# Two week to go to the (Tacoma) Burley Creek Nursery bicycle swap meet



## SKIDKINGSVBC (Mar 14, 2022)

Less than a week  to go! 1st annual? Burley creek Nursery Vintage bicycle swap meet Saturday March 26th 2022. who is bringing what ?


----------



## SKIDKINGSVBC (Mar 14, 2022)

Im bringin a bunch of parts ..a 39 Westfield tanker , gold Schwinn Americal w/ springer frt end ...


----------



## Frank and Pam Skid Kings (Mar 14, 2022)

I have it on good authority that there is going to be some good pickin's there. Forecast keeps changing a little, but lots of indoor space and assorted covered places on first come, first serve basis. Area is also nicely graveled. Restrooms and secure free overnite camping. Tons of parking and outside space. Pam and I are going out next week to help prepare. Gary, Ryan and the Skids will see you there !


----------



## Frank and Pam Skid Kings (Mar 20, 2022)
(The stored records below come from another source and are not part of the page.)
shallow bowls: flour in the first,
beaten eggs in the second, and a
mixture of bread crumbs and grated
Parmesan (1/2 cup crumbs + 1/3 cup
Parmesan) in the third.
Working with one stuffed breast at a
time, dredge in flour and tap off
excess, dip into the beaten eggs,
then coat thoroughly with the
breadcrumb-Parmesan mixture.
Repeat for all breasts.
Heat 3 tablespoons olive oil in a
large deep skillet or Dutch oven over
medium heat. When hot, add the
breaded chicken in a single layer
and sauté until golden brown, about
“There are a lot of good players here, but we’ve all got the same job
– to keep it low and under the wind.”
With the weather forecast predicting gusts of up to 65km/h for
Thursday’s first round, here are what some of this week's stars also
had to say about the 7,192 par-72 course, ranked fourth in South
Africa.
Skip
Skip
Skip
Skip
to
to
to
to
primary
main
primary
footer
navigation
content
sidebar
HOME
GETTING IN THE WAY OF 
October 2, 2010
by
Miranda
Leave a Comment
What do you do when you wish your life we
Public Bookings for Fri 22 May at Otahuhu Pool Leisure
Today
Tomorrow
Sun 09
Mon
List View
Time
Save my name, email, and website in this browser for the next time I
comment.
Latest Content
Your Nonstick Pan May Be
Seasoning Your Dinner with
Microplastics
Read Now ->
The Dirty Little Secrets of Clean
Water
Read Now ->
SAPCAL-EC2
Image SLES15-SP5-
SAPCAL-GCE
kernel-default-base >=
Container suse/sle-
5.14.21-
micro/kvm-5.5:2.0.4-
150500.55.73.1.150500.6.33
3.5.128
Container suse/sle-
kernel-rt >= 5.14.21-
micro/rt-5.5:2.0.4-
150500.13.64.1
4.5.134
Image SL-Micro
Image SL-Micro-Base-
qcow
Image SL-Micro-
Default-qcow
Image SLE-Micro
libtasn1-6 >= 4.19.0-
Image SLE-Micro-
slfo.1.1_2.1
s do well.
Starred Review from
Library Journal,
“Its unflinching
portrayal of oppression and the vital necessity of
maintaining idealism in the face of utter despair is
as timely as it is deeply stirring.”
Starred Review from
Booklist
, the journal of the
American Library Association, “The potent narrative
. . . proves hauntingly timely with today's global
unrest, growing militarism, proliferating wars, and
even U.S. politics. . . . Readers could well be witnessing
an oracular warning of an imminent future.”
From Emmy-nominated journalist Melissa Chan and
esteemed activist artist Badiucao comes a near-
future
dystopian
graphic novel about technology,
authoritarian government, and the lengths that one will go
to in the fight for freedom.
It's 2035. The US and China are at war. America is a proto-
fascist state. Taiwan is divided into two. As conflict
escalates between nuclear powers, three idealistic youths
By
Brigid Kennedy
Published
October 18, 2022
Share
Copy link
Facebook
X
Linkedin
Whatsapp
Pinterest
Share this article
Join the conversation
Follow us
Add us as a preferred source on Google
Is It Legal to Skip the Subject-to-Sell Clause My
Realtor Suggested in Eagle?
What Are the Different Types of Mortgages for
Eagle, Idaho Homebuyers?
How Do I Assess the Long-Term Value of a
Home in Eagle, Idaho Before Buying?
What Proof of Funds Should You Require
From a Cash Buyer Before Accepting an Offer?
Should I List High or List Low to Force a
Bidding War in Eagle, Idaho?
Did some flyer handouts this weekend at a car swap and some good interest. Should be a good public representation. I'm going to bring something you don't see everyday... an all original 1969 CCM (made in Canada) Galaxie. Only the single speeds had this unique frame and only 2 or three years, I believe. 28" tires, 20" frame marketed to adult riders. Kinda cool if you want to add something different to your collection. Only available at the Burley meet.


----------